La anciana se bajó los anteojos y miró, por encima, al­rededor del cuarto; después se los subió a la frente y miró por debajo. Rara vez o nunca miraba a través de los cristales a cosa de tan poca importancia como un chiquillo: eran aqué­llos los lentes de ceremonia, su mayor orgullo, construidos por ornato antes que para servicio, y no hubiera visto mejor mirando a través de un par de mantas. Se quedó un instante perpleja y dijo, no con cólera, pero lo bastante alto para que la oyeran los muebles:

‑Bueno; pues te aseguro que si te echo mano te voy a…

No terminó la frase, porque antes se agachó dando es­tocadas con la escoba por debajo de la cama; así es que necesi­taba todo su aliento para puntuar los escobazos con resopli­dos. Lo único que consiguió desenterrar fue el gato.

‑¡No se ha visto cosa igual que ese muchacho!

Fue hasta la puerta y se detuvo allí, recorriendo con la mirada las plantas de tomate y las hierbas silvestres que cons­tituían el jardín. Ni sombra de Tom. Alzó, pues, la voz a un ángulo de puntería calculado para larga distancia y gritó:

‑¡Tú! ¡Toooom!

Oyó tras de ella un ligero ruido y se volvió a punto para atrapar a un muchacho por el borde de la chaqueta y detener su vuelo.

‑¡Ya estás! ¡Que no se me haya ocurrido pensar en esa despensa!… ¿Qué estabas haciendo ahí?

‑Nada.

‑¿Nada? Mírate esas manos, mírate esa boca… ¿Qué es eso pegajoso?

‑No lo sé, tía.

‑Bueno; pues yo sí lo sé. Es dulce, eso es. Mil veces te he dicho que como no dejes en paz ese dulce te voy a despe­llejar vivo. Dame esa vara.

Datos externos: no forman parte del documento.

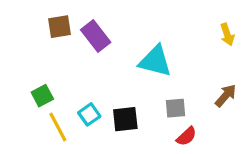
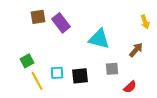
brown arrow: (226, 96) -> (136, 50), moved
cyan square: (89, 114) -> (57, 73), turned 32
red semicircle: (186, 136) -> (130, 87), moved

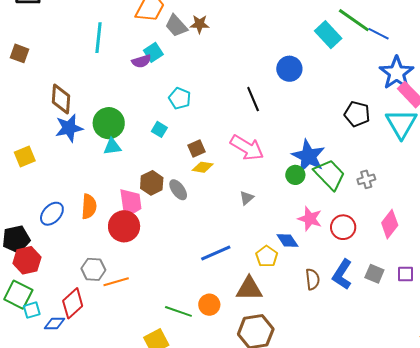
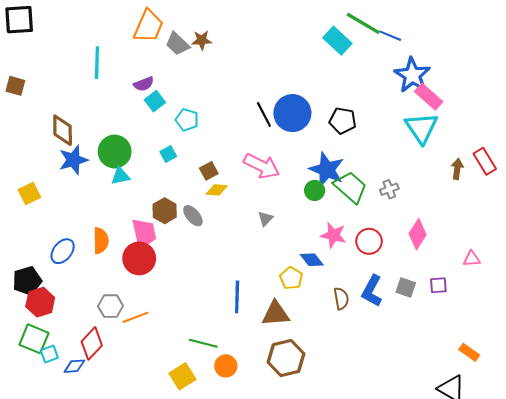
cyan square: (153, 52) -> (155, 101), moved
blue circle: (289, 69) -> (292, 113), moved, size x1.4
black pentagon: (357, 114) -> (343, 121), moved
cyan square: (159, 129) -> (168, 154), turned 35
blue line: (216, 253) -> (237, 297), moved, turned -60
orange circle: (209, 305) -> (226, 366), moved

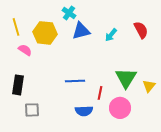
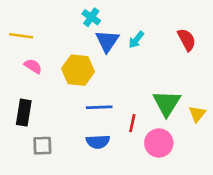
yellow line: (16, 27) -> (21, 36), turned -66
blue triangle: (81, 31) -> (107, 41), turned -42
yellow hexagon: (45, 33) -> (78, 70), moved
cyan arrow: (111, 35) -> (136, 40), moved
blue semicircle: (84, 111) -> (98, 142), moved

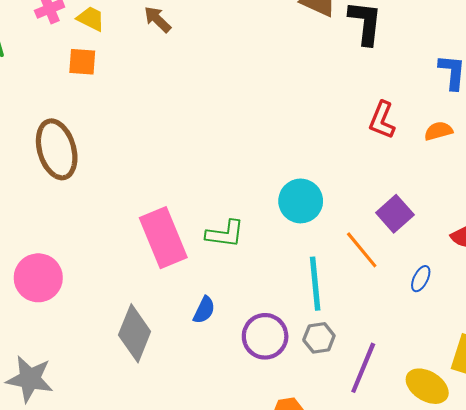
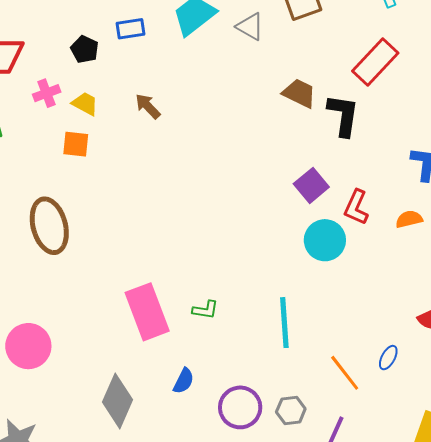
cyan circle: (301, 201) -> (325, 240), moved
purple square: (395, 214) -> (311, 185), moved
green L-shape: (225, 234) -> (205, 310), size x0.7
orange line: (362, 250) -> (345, 373), moved
cyan line: (315, 284) -> (284, 323), moved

La vara se cernió en el aire. Aquello tomaba mal cariz.

‑¡Dios mío! ¡Mire lo que tiene detrás, tía!

La anciana giró en redondo, recogiéndose las faldas para esquivar el peligro; y en el mismo instante escapó el chi­co, se encaramó por la alta valla de tablas y desapareció tras ella. Su tía Polly se quedó un momento sorprendida y después se echó a reír bondadosamente.

‑¡Diablo de chico! ¡Cuándo acabaré de aprender sus mañas! ¡Cuántas jugarretas como ésta no me habrá hecho, y aún le hago caso! Pero las viejas bobas somos más bobas que nadie. Perro viejo no aprende gracias nuevas, como suele de­cirse. Pero, ¡Señor!, si no me la juega del mismo modo dos días seguidos, ¿cómo va una a saber por dónde irá a salir? Pa­rece que adivina hasta dónde puede atormentarme antes de que llegue a montar en cólera, y sabe, el muy pillo, que si logra desconcertarme o hacerme reír ya todo se ha acabado y no soy capaz de pegarle.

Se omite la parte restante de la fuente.